One of Sachowski’s messages was this: despite the unique challenges, northerners are resilient.
“Residents of northern rural communities have been shown to have a significantly increased sense of social connectedness and belonging to their communities, compared to the provincial average,” she shared. “This strength is something we build on for mental health promotion work in the north.”
The Northwestern Health Unit (NWHU) is currently working to finalize an agency mental health promotion strategy, Sachowski shared, noting local boards of health and health units are working to locally tailor programs for the critical early years. One dollar invested in early childhood is equivalent to $3 spent on school age children and $8 on young adults, she shared.
“We know upstream prevention realizes significant health outcomes, with significant reduction overall to the healthcare system.”
The NWHU’s programming includes a self esteem workshop for girls in grades seven and eight, a positive ticketing program in local schools, mental health support kits for school staff, and ‘The Fourth R,’ a 14-week initiative on mental health currently being promoted to schools.

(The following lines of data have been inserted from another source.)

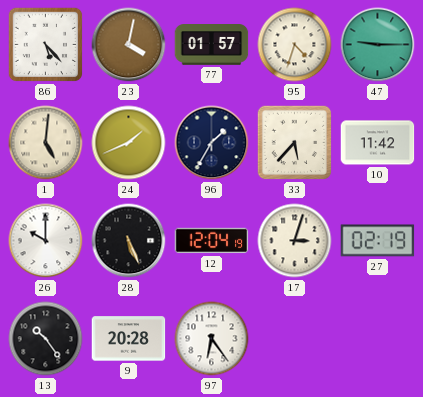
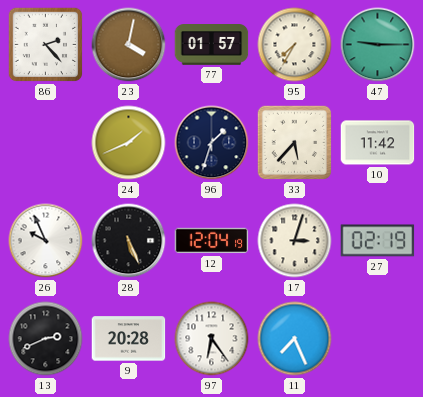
86: 5:23 -> 2:23
95: 4:33 -> 7:35
1: 5:01 -> none
96: 1:35 -> 1:33
26: 10:00 -> 9:56
13: 10:24 -> 2:41
11: none -> 7:26
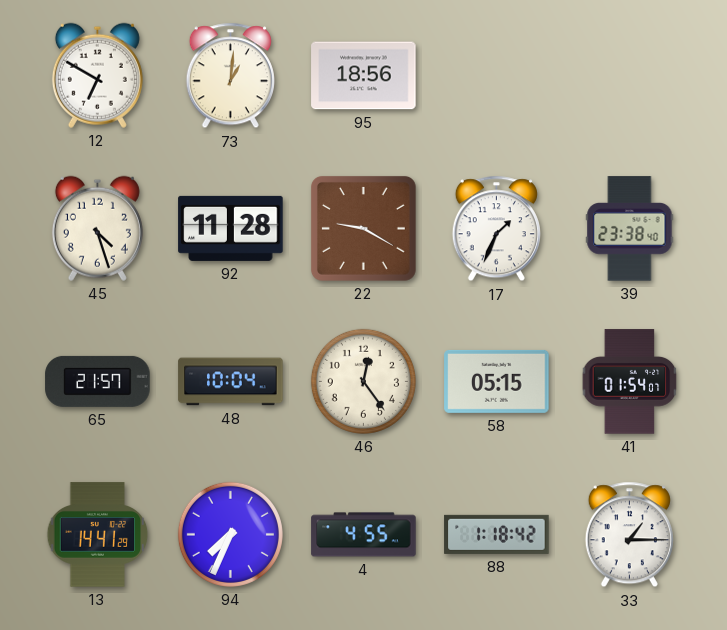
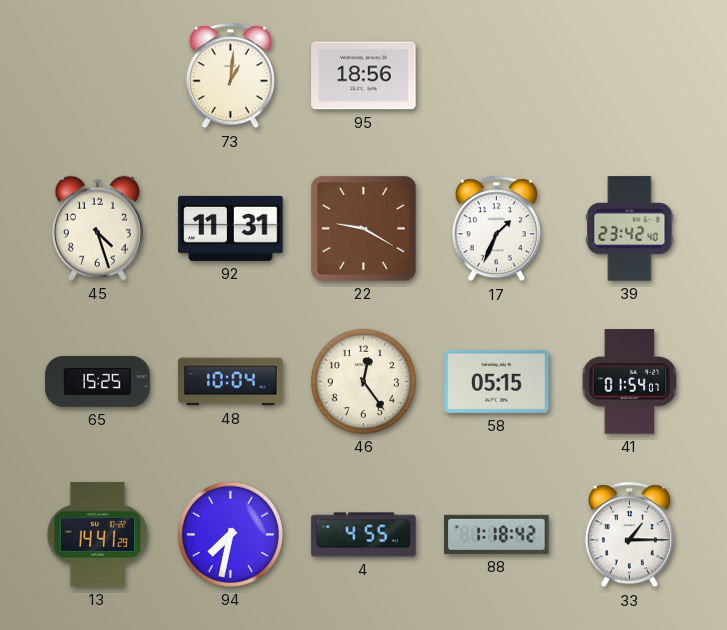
12: 6:50 -> none
92: 11:28 -> 11:31
39: 23:38 -> 23:42
65: 21:57 -> 15:25
94: 7:34 -> 7:32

“Although boards of health and health units across our fine province are diverse in their composition and their demographics, we all share a passion to serve in the best of interests of the health and well-being of our people,” Sachowski concluded.
“Trudy Sachowski was an intrinsic part of the planning of the alPHa Symposium and one of the key speakers in the program,” shared Loretta Ryan, alPHA executive director. “She is an inspirational leader and a dedicated volunteer. It is through the actions of our members, such as Trudy, that alPHa is able to be the voice of the public health system.”